The magic of poison, Poison, can only defeat one person at a time. In turn, as far as you can see.

So I can't deal with the demons behind me.

In response to a tender oddity, when he turned around in a hurry, there was already a demon right in front of him who shook up his axe and attacked him.

"- Don't give my early-arrow a hand, cockroach bastard!

The furious cry of Far Arrow was backwards, ston, and quietly, an arrow pierced the demon's forehead.

"Gu, gee......"

As he lost the momentum of the pierced arrow, his claws and demons fell back as he shook his axe high.

"Ha ha, as long as the bow is in your hand, you can afford it"

Far Arrow was laughing with a worn-out bow that the demon I knocked down in "Poison" had, which was still going to cut a thousand strings.

Wow, Far Arrow, that's cool...... I can't believe I was in love with it out of place, but the fight was already over.

"Phew, I'm glad we have enough arrows.
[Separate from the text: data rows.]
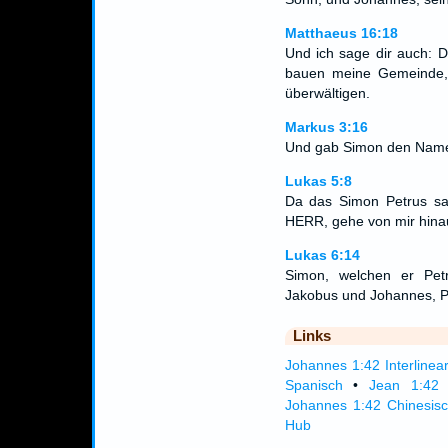
Matthaeus 16:18
Und ich sage dir auch: Du
bauen meine Gemeinde, u
überwältigen.
Markus 3:16
Und gab Simon den Name
Lukas 5:8
Da das Simon Petrus sah
HERR, gehe von mir hinau
Lukas 6:14
Simon, welchen er Pet
Jakobus und Johannes, P
Links
Johannes 1:42 Interlinea
Spanisch
•
Jean 1:42 
Johannes 1:42 Chinesis
Hub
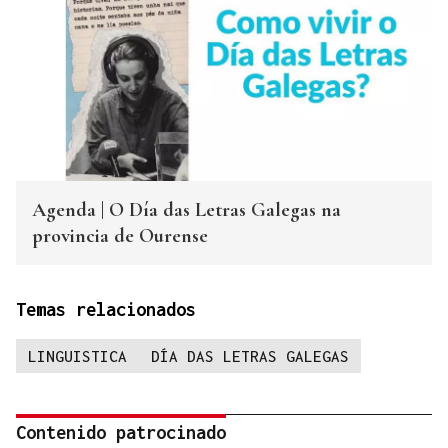
Agenda | O Día das Letras Galegas na
provincia de Ourense
Temas relacionados
LINGUISTICA
DÍA DAS LETRAS GALEGAS
Contenido patrocinado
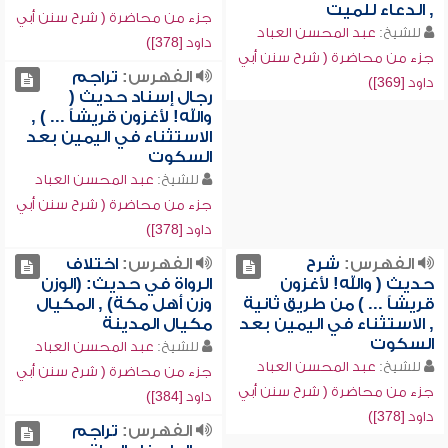
, الدعاء للميت
جزء من محاضرة ( شرح سنن أبي
للشيخ:
عبد المحسن العباد
داود [378])
جزء من محاضرة ( شرح سنن أبي
الفهرس:
تراجم
داود [369])
رجال إسناد حديث (
والله! لأغزون قريشاً ... ) ,
الاستثناء في اليمين بعد
السكوت
للشيخ:
عبد المحسن العباد
جزء من محاضرة ( شرح سنن أبي
داود [378])
الفهرس:
شرح
الفهرس:
اختلاف
حديث ( والله! لأغزون
الرواة في حديث: (الوزن
قريشاً ... ) من طريق ثانية
وزن أهل مكة) , المكيال
, الاستثناء في اليمين بعد
مكيال المدينة
السكوت
للشيخ:
عبد المحسن العباد
للشيخ:
عبد المحسن العباد
جزء من محاضرة ( شرح سنن أبي
جزء من محاضرة ( شرح سنن أبي
داود [384])
داود [378])
الفهرس:
تراجم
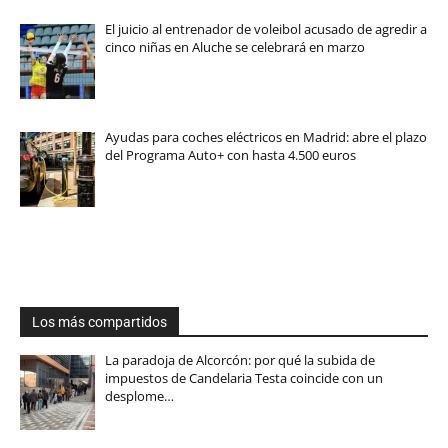
El juicio al entrenador de voleibol acusado de agredir a
cinco niñas en Aluche se celebrará en marzo
Ayudas para coches eléctricos en Madrid: abre el plazo
del Programa Auto+ con hasta 4.500 euros
Los más compartidos
La paradoja de Alcorcón: por qué la subida de
impuestos de Candelaria Testa coincide con un
desplome…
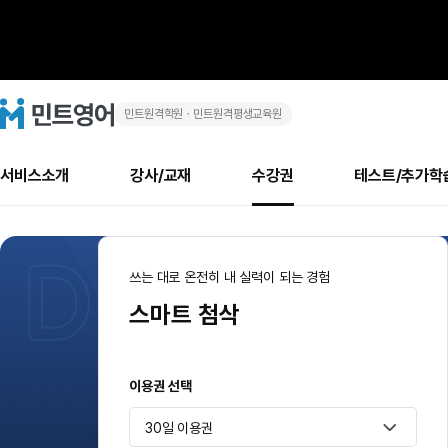
민트원격학원ㆍ민트원격평생교육원
민
민
트
영
트
어
로
서비스소개
강사/교재
수강권
테스트/추가학
고
영
메
소개
신규수강 추천
실제 회원 인터뷰
안내사항
안내사항
수업 리뷰 게시판
북미
안내사항
수업 리뷰
강사
테스트
강사
테스트
교재
테스트
NEW
어
추천
후기
스
뉴
최신글
새
서비스 소개
민트 최대 할인 수강권
회원공지사항
회원공지사항
얼굴철판딕테이션
만족도 최상! 해보면 
회원공지사항
얼굴철판딕
모든 강사 보기
레벨테스트 신청/결과
모든 강사 보기
모든 교재 보기
레벨테스트 
새글
일
마
쓰는 대로 온전히 내 실력이 되는 경험
글
서비스 소개
회원공지사항
강사휴강알림
얼굴철판딕테이션
회원공지사항
얼굴철판딕
모든 강사 보기
레벨테스트 신청/결과
모든 강사 보기
모든 교재 보기
레벨테스트 
인기글
신규회원 최대 할인 수강권
새
북미 수강권
전화/화상
화상
트
스마트 첨삭
반
글
서비스 소개
강사휴강알림
얼굴철판딕테이션
강사휴강알림
얼굴철판딕
모든 강사 보기
MSET 스피킹테스트 신청/결과
모든 강사 보기
모든 교재 보기
레벨테스트 
인증글
새
첨
영
민트 가이드
강사휴강알림
딕테이션해결사
강사휴강알림
얼굴철판딕
필리핀강사
MSET 스피킹테스트 신청/결과
모든 강사 보기
주니어과정
레벨테스트 
새글
필리핀
필리핀
글
삭
민트 가이드
딕테이션해결사
얼굴철판딕
필리핀강사
필리핀강사
주니어과정
레벨테스트 
이용권 선택
어
민트영어의 근본! 오리지널 수강권
민트영어의 근본! 오리지널 수강
이
민트 가이드
딕테이션해결사
얼굴철판딕
필리핀강사
필리핀강사
주니어과정
MSET 스
30일 이용권
첨
필리핀 수강권
필리핀 수강권
전화/화상
전화/화상
무료수업 시스템
수업대본서비스
얼굴철판딕
북미강사
필리핀강사
시니어과정
MSET 스
새글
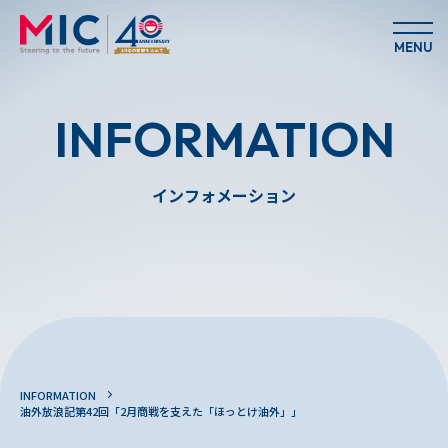
MENU
INFORMATION
インフォメーション
INFORMATION
油外放浪記第42回「2月商戦を支えた「ほっとけ油外」」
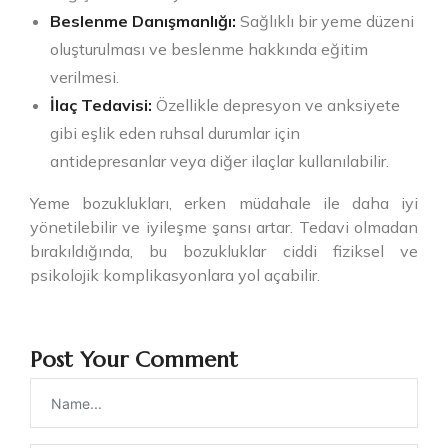
Beslenme Danışmanlığı:
Sağlıklı bir yeme düzeni
oluşturulması ve beslenme hakkında eğitim
verilmesi.
İlaç Tedavisi:
Özellikle depresyon ve anksiyete
gibi eşlik eden ruhsal durumlar için
antidepresanlar veya diğer ilaçlar kullanılabilir.
Yeme bozuklukları, erken müdahale ile daha iyi
yönetilebilir ve iyileşme şansı artar. Tedavi olmadan
bırakıldığında, bu bozukluklar ciddi fiziksel ve
psikolojik komplikasyonlara yol açabilir.
Post Your Comment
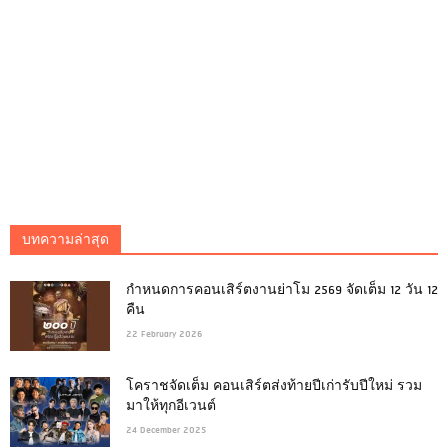
บทความล่าสุด
กำหนดการคอนเสิร์ตงานย่าโม 2569 จัดเต็ม 12 วัน 12
คืน
22 February 2026
โคราชจัดเต็ม คอนเสิร์ตส่งท้ายปีเก่ารับปีใหม่ รวม
มาให้ทุกอีเวนต์
24 December 2025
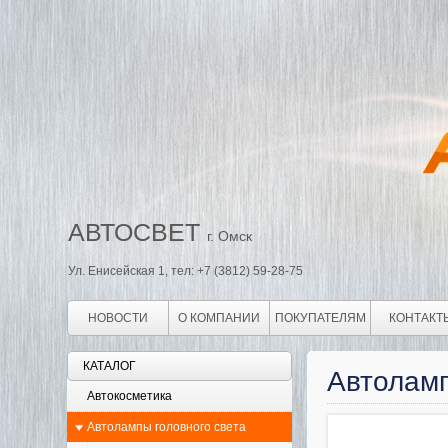
АВТОСВЕТ
г. Омск
Ул. Енисейская 1, тел: +7 (3812) 59-28-75
НОВОСТИ
О КОМПАНИИ
ПОКУПАТЕЛЯМ
КОНТАКТ
КАТАЛОГ
Автолам
Автокосметика
Автолампы головного света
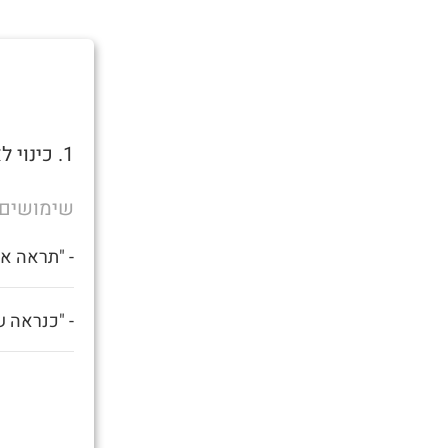
1. כינוי לאדם תחת השפעה קשה של אלכוהול או סמים.
שימושים
- "תראה את
- "כנראה ש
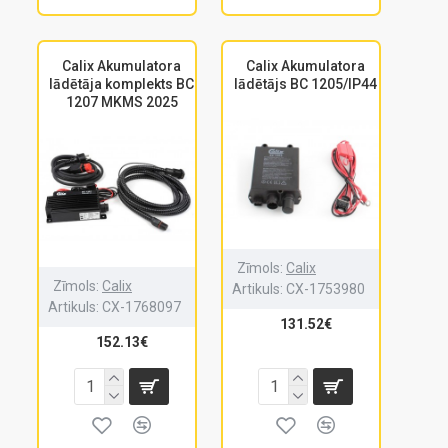
Calix Akumulatora
Calix Akumulatora
lādētāja komplekts BC
lādētājs BC 1205/IP44
1207 MKMS 2025
Zīmols:
Calix
Zīmols:
Calix
Artikuls:
CX-1753980
Artikuls:
CX-1768097
131.52€
152.13€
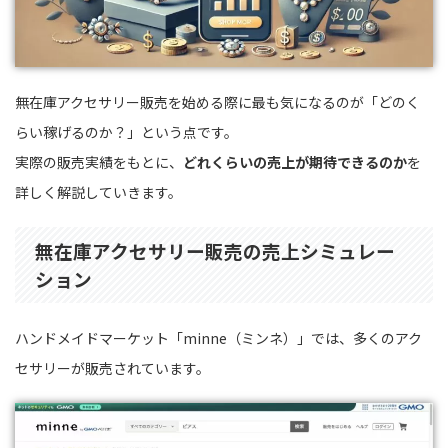
無在庫アクセサリー販売を始める際に最も気になるのが「どのく
らい稼げるのか？」という点です。
実際の販売実績をもとに、
どれくらいの売上が期待できるのか
を
詳しく解説していきます。
無在庫アクセサリー販売の売上シミュレー
ション
ハンドメイドマーケット「minne（ミンネ）」では、多くのアク
セサリーが販売されています。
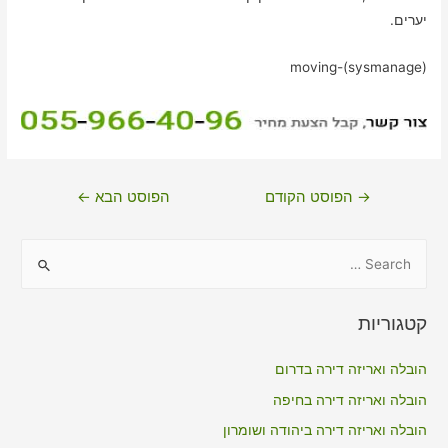
יערים.
moving-(sysmanage)
ניווט
→
הפוסט הקודם
הפוסט הבא
←
S
e
a
קטגוריות
r
c
הובלה ואריזה דירה בדרום
h
הובלה ואריזה דירה בחיפה
f
הובלה ואריזה דירה ביהודה ושומרון
o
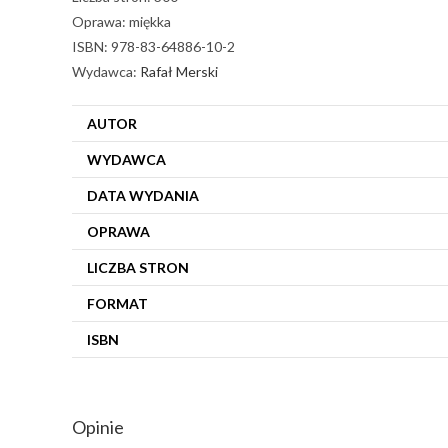
Oprawa: miękka
ISBN: 978-83-64886-10-2
Wydawca:
Rafał Merski
AUTOR
WYDAWCA
DATA WYDANIA
OPRAWA
LICZBA STRON
FORMAT
ISBN
Opinie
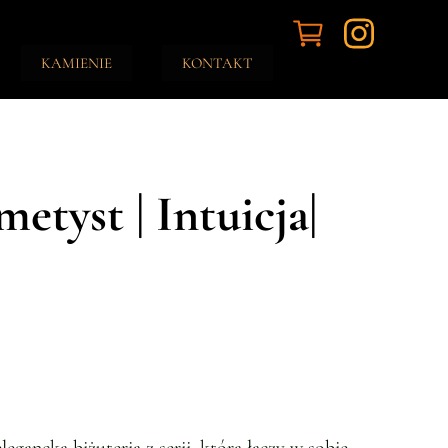
KAMIENIE
KONTAKT
etyst | Intuicja|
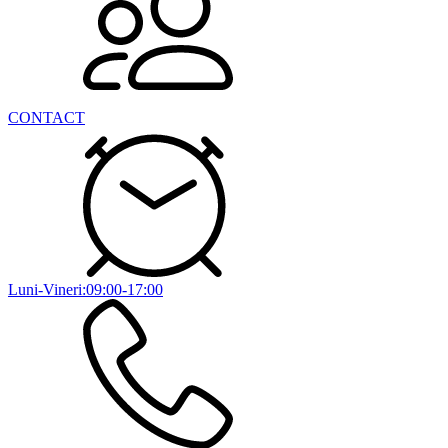
CONTACT
Luni-Vineri:09:00-17:00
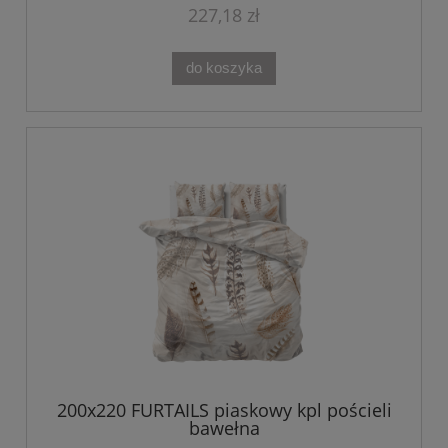
227,18 zł
do koszyka
200x220 FURTAILS piaskowy kpl pościeli
bawełna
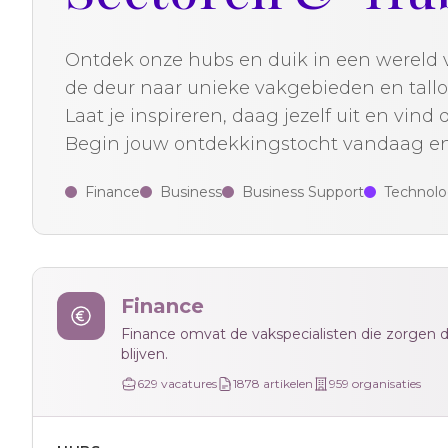
Ontdek onze hubs en duik in een wereld v
de deur naar unieke vakgebieden en tallo
Laat je inspireren, daag jezelf uit en vin
Begin jouw ontdekkingstocht vandaag en z
Finance
Business
Business Support
Technol
Finance
Finance omvat de vakspecialisten die zorgen dat
blijven.
629
vacatures
1878
artikelen
959
organisaties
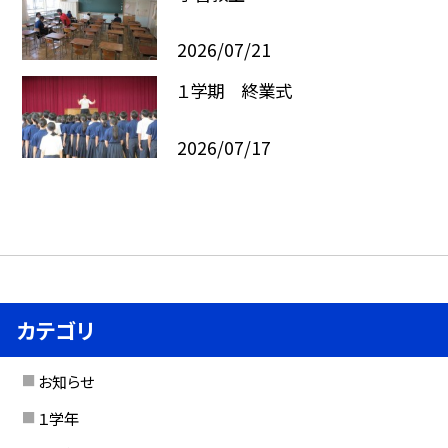
2026/07/21
１学期 終業式
2026/07/17
カテゴリ
お知らせ
１学年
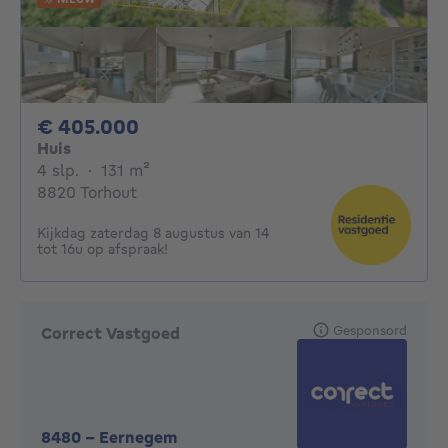
405000€
€ 405.000
Huis
4 slaapkamers
vierkante meters
4 slp.
·
131
m²
8820 Torhout
Kijkdag zaterdag 8 augustus van 14
tot 16u op afspraak!
Gesponsord
Correct Vastgoed
8480
-
Eernegem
But the power of nature is amazing."

"Far arrow... good, good..."

"I'm sorry, Early Arrow, I can't help you right away. On the contrary, I was better helped."

Freed from fear and tension, I embraced Far Arrow and cried.

The truth is, I know it was dangerous to be crying on the spot, but he kept hugging me gently, like he always did, without one disgusting face.

That way, after my heart settled down, I could finally hear.

"Hey, is Far Ya's vocation 'archer' after all?

"Oh, yes, I am."

In a way, it may be natural. I keep bowing with you, too, but you stay a lousy piece of shit that doesn't improve a lot. But Far Arrow had talent. In the bow section of White Ridge School, the only person you can hang out with is Aoyagi-kun.

"But Early Arrow seems like a different kind of job."

"Ah, yeah... well, my vocation is..."

"Hayashi, if you don't want to tell me, you don't have to force me to."

"Yeah, fine, I want Far Arrow to hear it"

I'm already worried too much about Far Arrow.

But it's also true that I've said it all. Because it seemed a little hard to say.

"My vocation... is to be a magician."